Enfin, c’est un autre épisode traumatique qui va apporter des évolutions majeures : la Seconde Guerre mondiale et l’Occupation. Entre 1939 et 1945, la Pologne perd environ un tiers de sa population et, surtout, 98 % de sa population juive. Cette importante communauté juive, présente depuis le Moyen Âge, avait bénéficié de la tolérance religieuse ayant cours dans le pays au XVIème siècle, alors même que de nombreux autres pays d’Europe cherchaient à convertir les Juifs de force. Dans la mesure où la présence d’une forte minorité religieuse contribue au rapport avec une autre culture et à la mise en place d’une forme de tolérance religieuse concrète, l’accroissement de l’antisémitisme dans l’entre-deux-guerres puis la Shoah vont modifier dramatiquement la donne : la disparition de cette communauté, couplée au glissement des frontières vers l’Ouest qui retire au pays des terres peuplées d’orthodoxes, font pratiquement de la Pologne un pays uni-confessionnel, ce qu’elle n’avait jamais été auparavant.

Durant la guerre, une politique de persécution des cadres religieux de l’Église polonaise est également mise en place : 1 800 dignitaires et environ 3 000 membres du clergé seraient morts durant la guerre, soit exécutés, soit en camps de concentration. 80 % du clergé aurait été déporté. Dans le même temps, l’Église joue un rôle dans la Résistance, notamment par le sauvetage de dizaines de milliers de Juifs. On peut citer la figure d’Adam Sapieha, archevêque de Cracovie après la guerre, personnalité majeure de la Résistance polonaise, responsable de la création d’un séminaire clandestin (résistance culturelle) et du sauvetage de nombreux Juifs. Ces pertes et ce rôle dans la Résistance valent à l’Église de Pologne un surcroît de prestige, auréolé de multiples martyrs.

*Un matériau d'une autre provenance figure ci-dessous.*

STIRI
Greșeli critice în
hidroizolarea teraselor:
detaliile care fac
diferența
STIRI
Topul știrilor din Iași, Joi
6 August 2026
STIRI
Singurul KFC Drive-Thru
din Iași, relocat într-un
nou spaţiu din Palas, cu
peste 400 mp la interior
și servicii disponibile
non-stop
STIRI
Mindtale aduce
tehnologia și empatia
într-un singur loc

Après la guerre, la Pologne passe sous la domination de l’URSS. Le programme soviétique implique, nécessairement, une déchristianisation de la société. Or, il se heurte à une forte résistance de la population et de l’Église polonaise, qui se trouve dès lors aux côtés des mouvements de contestation. La poursuite des persécutions contre l’Église accroît l’attachement des Polonais à leur clergé. Un épisode majeur est la part prise par la hiérarchie catholique dans le soutien à Solidarność, ou encore le rôle du pape « national » Jean-Paul II dans l’opposition au régime soviétique.

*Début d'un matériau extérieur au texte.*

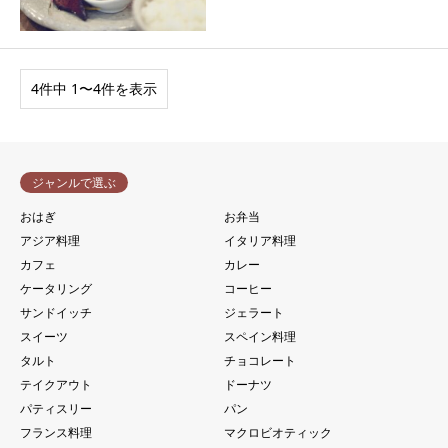
4件中 1〜4件を表示
ジャンルで選ぶ
おはぎ
お弁当
アジア料理
イタリア料理
カフェ
カレー
ケータリング
コーヒー
サンドイッチ
ジェラート
スイーツ
スペイン料理
タルト
チョコレート
テイクアウト
ドーナツ
パティスリー
パン
フランス料理
マクロビオティック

Dès 1958, date de sa nomination à l’évêché de Cracovie, Karol Wojtyła s’oppose en effet au gouvernement en place, en lançant la construction d’une église à Nowa Huta, le quartier ouvrier de la ville bâti autour d’une vaste usine métallurgique implantée par Staline. Par la suite, il prend régulièrement des positions d’opposition et joue un rôle important dans l’accroissement de l’autonomie de l’Église polonaise et de son caractère « national ». Il prend peu à peu une stature de représentant de l’Église et du peuple polonais devant la Curie, devant l’URSS et devant le monde. Une fois pape, il devient un meneur politique international reconnu et poursuit sa lutte contre l’URSS. Jean-Paul II contribue dans le même temps à ancrer l’opposition de l’Église à la contraception et à l’avortement, positions partagées par une grande partie de l’Église polonaise. Elles gagnent en légitimité à l’occasion de son pontificat.

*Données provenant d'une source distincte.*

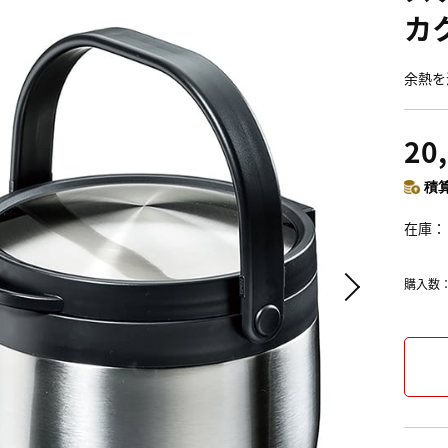
カク
余熱を
20
積算
在庫
購入数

En somme, malgré une tolérance religieuse et une modération marquant les origines de la Pologne moderne, plusieurs facteurs, liés notamment au rôle de l’Église dans les épisodes traumatiques du pays, ont contribué à un double mouvement : renforcer le poids et l’exclusivité de l’Église polonaise tout en accroissant son conservatisme, notamment sur les questions de sexualité.

 

Notes :

(1) En l’occurrence, 1385, 1401, 1413, 1432, 1499, 1501, 1599 et 1791.

(2) Fondée formellement en 1599.

 

Vignette : Le texte de la Confédération de Varsovie (1573), qui garantit la liberté de religion (source : Archiwum Główne Akt Dawnych w Warszawie).

 

* Sébastien GINHOUX est agrégé d’histoire. Il est actuellement doctorant en Histoire médiévale à l’Université de Lorraine et travaille sur la Pologne au Moyen Âge.